I have omega one wafers which I did not purchase for my shrink but have tried a couple on occasion. My snails will devour them, however the shrimp will only pick at a few things for a short time. Once they get the only ingredient they enjoy, they ignore. I only very rarely toss one in. So... they'll nibble some, but mostly don't care for them. The omega one ones have a little more veggie matter.


----------



## theatermusic87 (Jun 22, 2014)

My shrimp hoover hikari wafers and ignore completely topfin ones... but then qgain most of their food comes from the tank... biofilm and algae, no fish food.

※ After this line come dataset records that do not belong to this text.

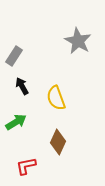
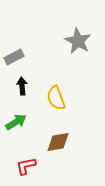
gray rectangle: moved 1 px down; rotated 30 degrees clockwise
black arrow: rotated 24 degrees clockwise
brown diamond: rotated 55 degrees clockwise
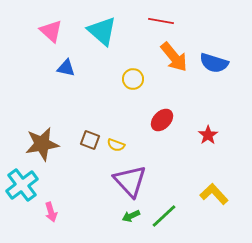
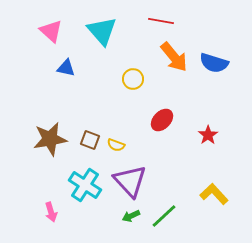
cyan triangle: rotated 8 degrees clockwise
brown star: moved 8 px right, 5 px up
cyan cross: moved 63 px right; rotated 20 degrees counterclockwise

I have noticed though that a form of native algae (I think theyre diatoms that form mini moss ball like shapes but the size of bread crumbs) are gheir absolute favorites. TThey ignore EVERYTHING else in the tank until that is completely gone. I keep a culture going in a peanut butter jar for occasional feeding.


----------



## EDW (Feb 25, 2015)

Yeah i've never really had shrimp go crazy for feed like i've seen in some vids. They have always been more content eating biofilm and I have not fed for weeks at a time with no ill effects. But I dont believe they are bad either.


----------



## Diana (Jan 14, 2010)

I have seen Amano shrimp carry off the small Hikari wafers (not sure which ones) to keep them away from the other shrimp.
I have red cherry shrimp. They do not like the algae wafers I have, but they do enjoy the NLS pellets. I use the very fine ones, and not very much- these 'pellets' get hung up in the moss and the shrimp climb through the moss like fruit pickers. 
I also feed them a flake with the same ingredients as the algae wafer and they go for that pretty well.


----------